## DATA LISTING
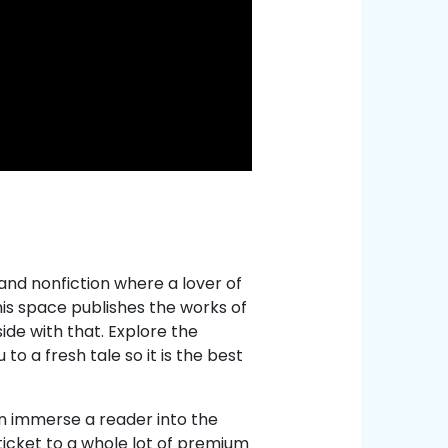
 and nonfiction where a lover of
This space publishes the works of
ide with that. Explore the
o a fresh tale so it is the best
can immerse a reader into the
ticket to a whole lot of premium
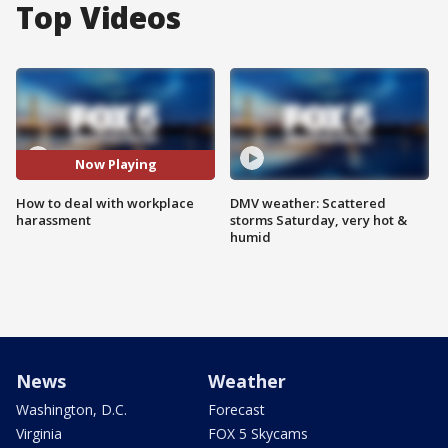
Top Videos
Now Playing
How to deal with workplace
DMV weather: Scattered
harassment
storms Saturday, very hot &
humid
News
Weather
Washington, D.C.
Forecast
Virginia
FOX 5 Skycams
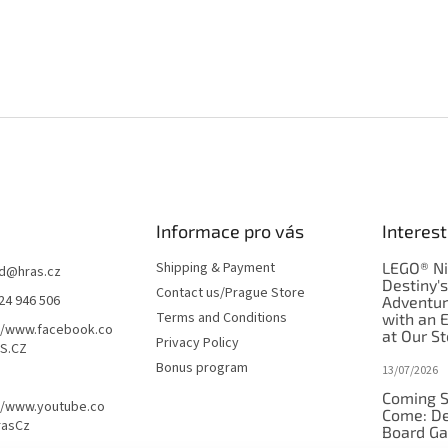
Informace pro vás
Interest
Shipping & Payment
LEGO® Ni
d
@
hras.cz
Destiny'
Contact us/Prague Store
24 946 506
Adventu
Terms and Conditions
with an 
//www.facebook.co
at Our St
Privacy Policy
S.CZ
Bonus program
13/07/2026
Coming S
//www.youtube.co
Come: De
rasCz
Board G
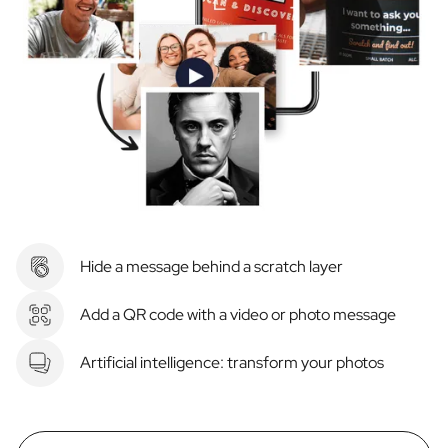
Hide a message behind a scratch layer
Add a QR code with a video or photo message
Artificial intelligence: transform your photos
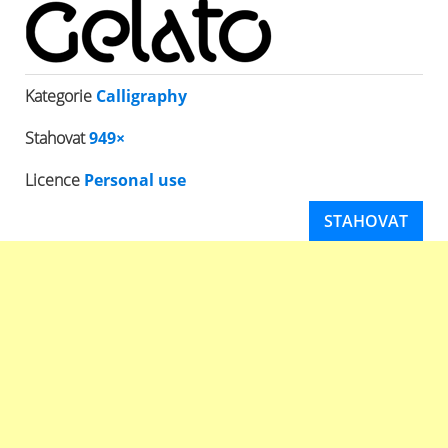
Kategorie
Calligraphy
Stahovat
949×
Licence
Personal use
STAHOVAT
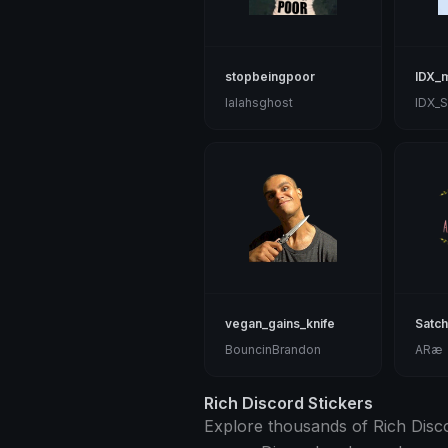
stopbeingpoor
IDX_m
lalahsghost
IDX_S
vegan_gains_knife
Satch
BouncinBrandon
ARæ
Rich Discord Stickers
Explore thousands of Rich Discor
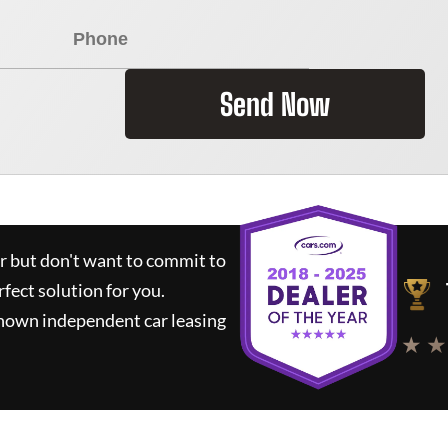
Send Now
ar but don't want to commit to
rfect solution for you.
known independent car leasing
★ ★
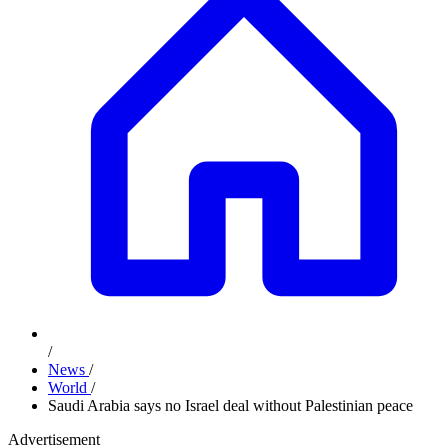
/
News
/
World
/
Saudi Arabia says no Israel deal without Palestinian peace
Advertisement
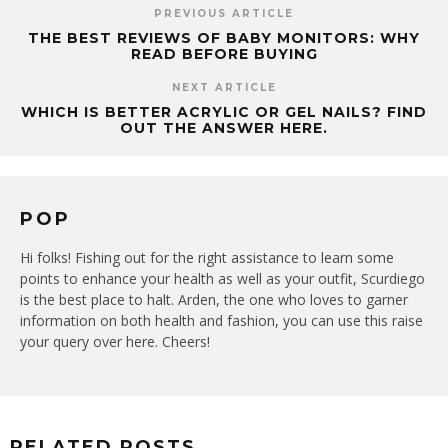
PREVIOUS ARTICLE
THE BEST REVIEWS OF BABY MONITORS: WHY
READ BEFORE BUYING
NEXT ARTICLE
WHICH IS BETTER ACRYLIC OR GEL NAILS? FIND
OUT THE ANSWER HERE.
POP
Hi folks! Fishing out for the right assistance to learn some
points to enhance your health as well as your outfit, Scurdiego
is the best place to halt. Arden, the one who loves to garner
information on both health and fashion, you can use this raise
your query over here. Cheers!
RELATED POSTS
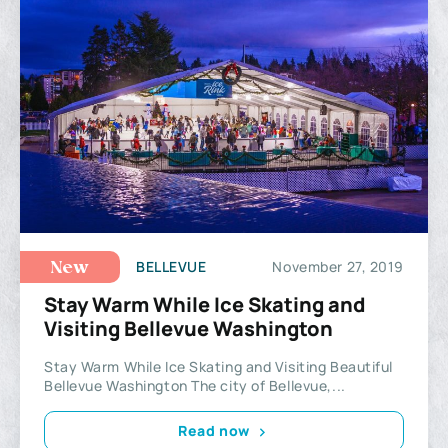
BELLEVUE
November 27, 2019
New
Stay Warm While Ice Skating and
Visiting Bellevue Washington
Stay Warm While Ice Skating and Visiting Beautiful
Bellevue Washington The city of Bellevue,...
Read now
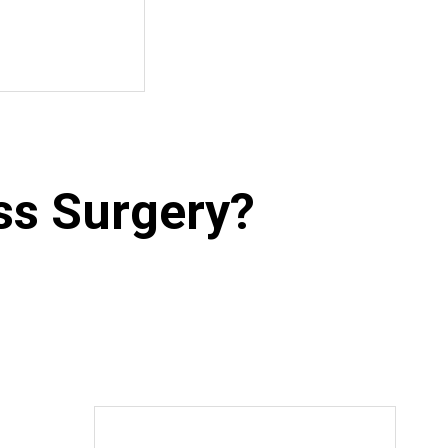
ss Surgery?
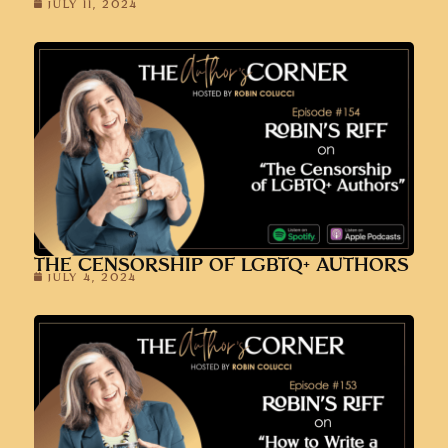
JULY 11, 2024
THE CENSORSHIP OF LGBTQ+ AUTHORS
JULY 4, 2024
...
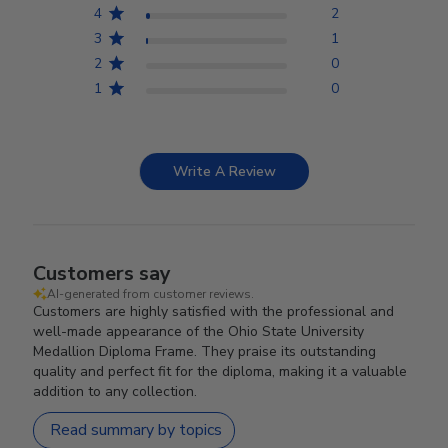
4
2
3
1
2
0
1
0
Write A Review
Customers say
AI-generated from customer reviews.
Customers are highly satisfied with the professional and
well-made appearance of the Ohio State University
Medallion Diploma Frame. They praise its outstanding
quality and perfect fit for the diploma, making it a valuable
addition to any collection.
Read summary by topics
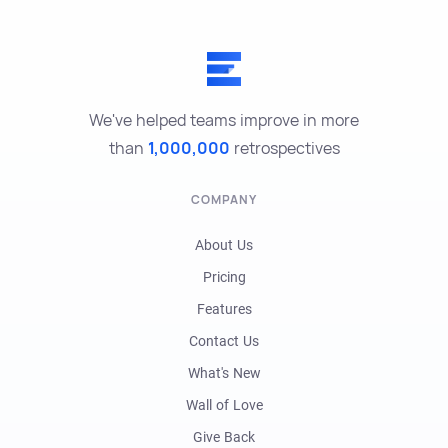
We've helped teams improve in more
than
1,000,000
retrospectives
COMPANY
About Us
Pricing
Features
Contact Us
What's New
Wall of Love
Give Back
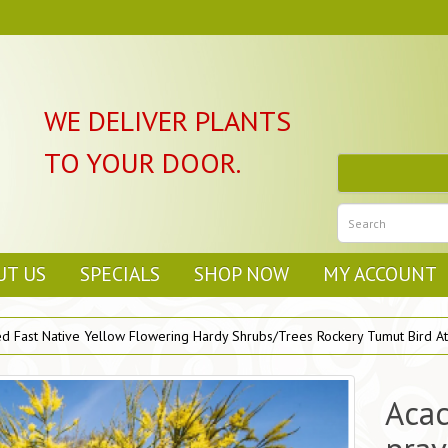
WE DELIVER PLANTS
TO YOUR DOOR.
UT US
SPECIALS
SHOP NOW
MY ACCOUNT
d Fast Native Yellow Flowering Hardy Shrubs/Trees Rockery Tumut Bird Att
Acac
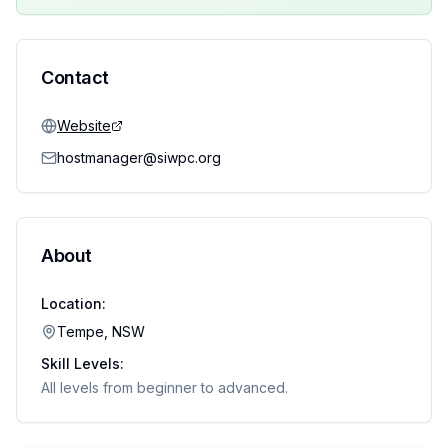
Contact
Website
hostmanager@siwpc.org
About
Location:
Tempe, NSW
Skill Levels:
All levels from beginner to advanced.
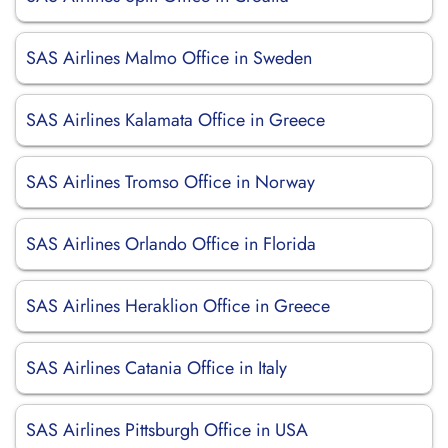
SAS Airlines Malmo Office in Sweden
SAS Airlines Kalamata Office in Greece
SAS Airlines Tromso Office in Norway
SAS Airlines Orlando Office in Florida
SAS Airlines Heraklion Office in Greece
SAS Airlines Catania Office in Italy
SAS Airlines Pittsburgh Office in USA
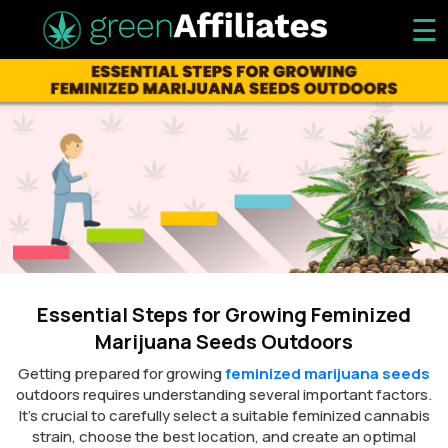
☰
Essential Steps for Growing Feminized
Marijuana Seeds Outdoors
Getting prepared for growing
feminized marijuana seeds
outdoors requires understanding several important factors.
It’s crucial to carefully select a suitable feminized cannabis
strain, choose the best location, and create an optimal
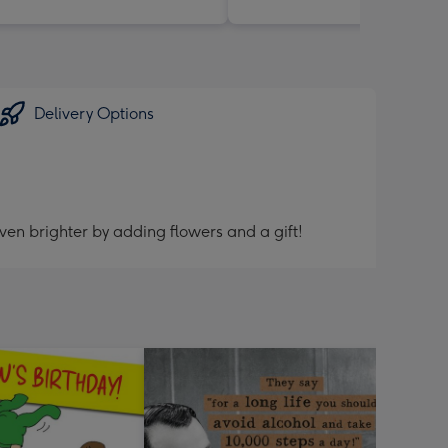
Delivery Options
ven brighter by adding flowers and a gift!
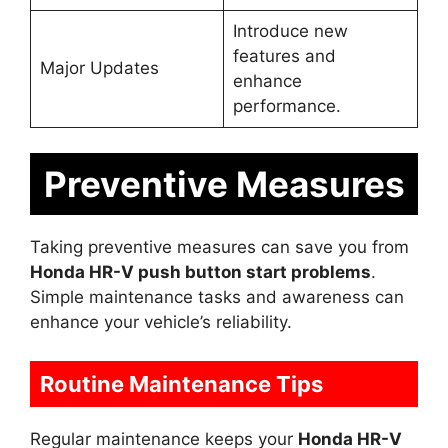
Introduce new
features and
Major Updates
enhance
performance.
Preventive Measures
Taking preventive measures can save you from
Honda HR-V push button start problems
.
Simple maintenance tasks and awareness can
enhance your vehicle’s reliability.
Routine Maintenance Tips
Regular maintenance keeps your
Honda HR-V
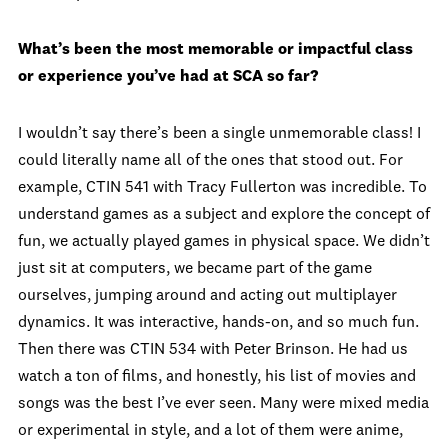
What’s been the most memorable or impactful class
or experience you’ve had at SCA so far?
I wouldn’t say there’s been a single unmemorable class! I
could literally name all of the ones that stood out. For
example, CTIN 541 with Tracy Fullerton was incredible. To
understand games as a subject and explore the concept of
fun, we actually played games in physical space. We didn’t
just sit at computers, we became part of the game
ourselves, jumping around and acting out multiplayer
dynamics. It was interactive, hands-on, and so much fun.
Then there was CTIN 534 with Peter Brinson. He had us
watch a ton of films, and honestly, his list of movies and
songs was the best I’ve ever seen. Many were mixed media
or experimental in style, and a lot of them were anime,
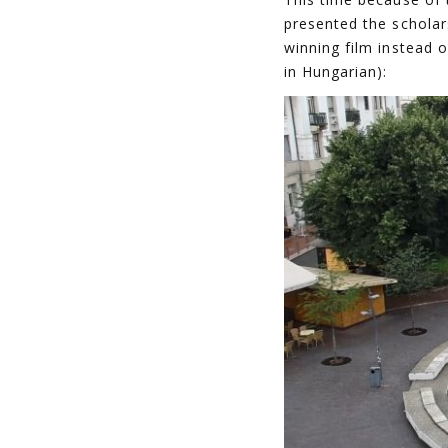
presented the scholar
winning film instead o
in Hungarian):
* * *
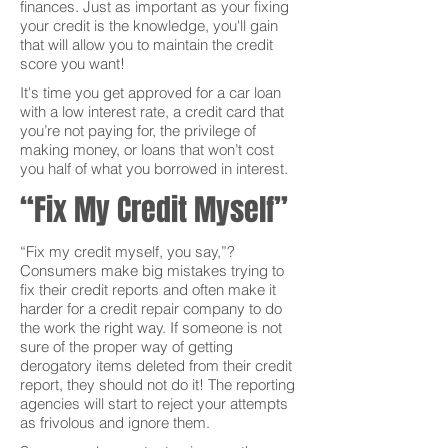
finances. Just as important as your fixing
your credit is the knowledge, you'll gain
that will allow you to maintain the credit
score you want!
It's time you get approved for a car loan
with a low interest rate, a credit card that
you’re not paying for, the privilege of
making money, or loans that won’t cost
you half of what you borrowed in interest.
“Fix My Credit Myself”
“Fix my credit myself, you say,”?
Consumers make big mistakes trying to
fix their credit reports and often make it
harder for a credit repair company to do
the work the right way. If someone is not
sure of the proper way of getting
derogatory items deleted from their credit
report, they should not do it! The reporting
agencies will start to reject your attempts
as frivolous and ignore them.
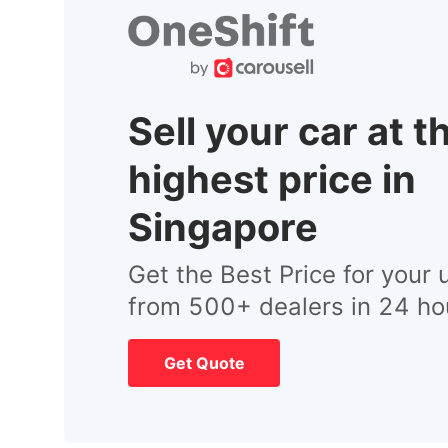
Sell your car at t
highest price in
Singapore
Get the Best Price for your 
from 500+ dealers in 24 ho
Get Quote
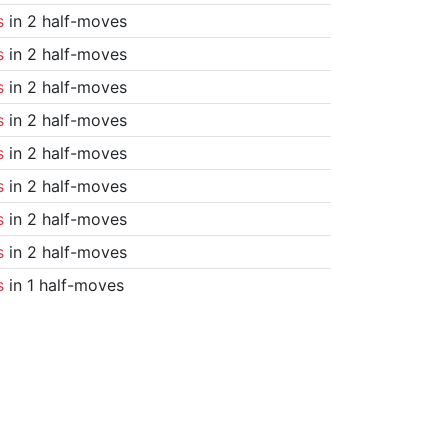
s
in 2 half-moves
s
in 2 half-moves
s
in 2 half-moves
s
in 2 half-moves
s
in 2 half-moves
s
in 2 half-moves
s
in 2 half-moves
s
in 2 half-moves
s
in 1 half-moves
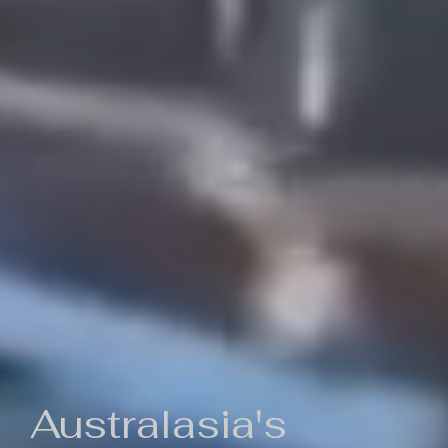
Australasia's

## WHAT IS BEING ASKED
Within the listing above, the lines starting at the one containing "Get the Best Price for your" and ending at the one containing "Australasia's" are to be returned exactly. Omit the pictures.

## EXERCISE ANSWER
Get the Best Price for your 
from 500+ dealers in 24 ho
Get Quote
s
in 2 half-moves
s
in 2 half-moves
s
in 2 half-moves
s
in 2 half-moves
s
in 2 half-moves
s
in 2 half-moves
s
in 2 half-moves
s
in 2 half-moves
s
in 1 half-moves
Australasia's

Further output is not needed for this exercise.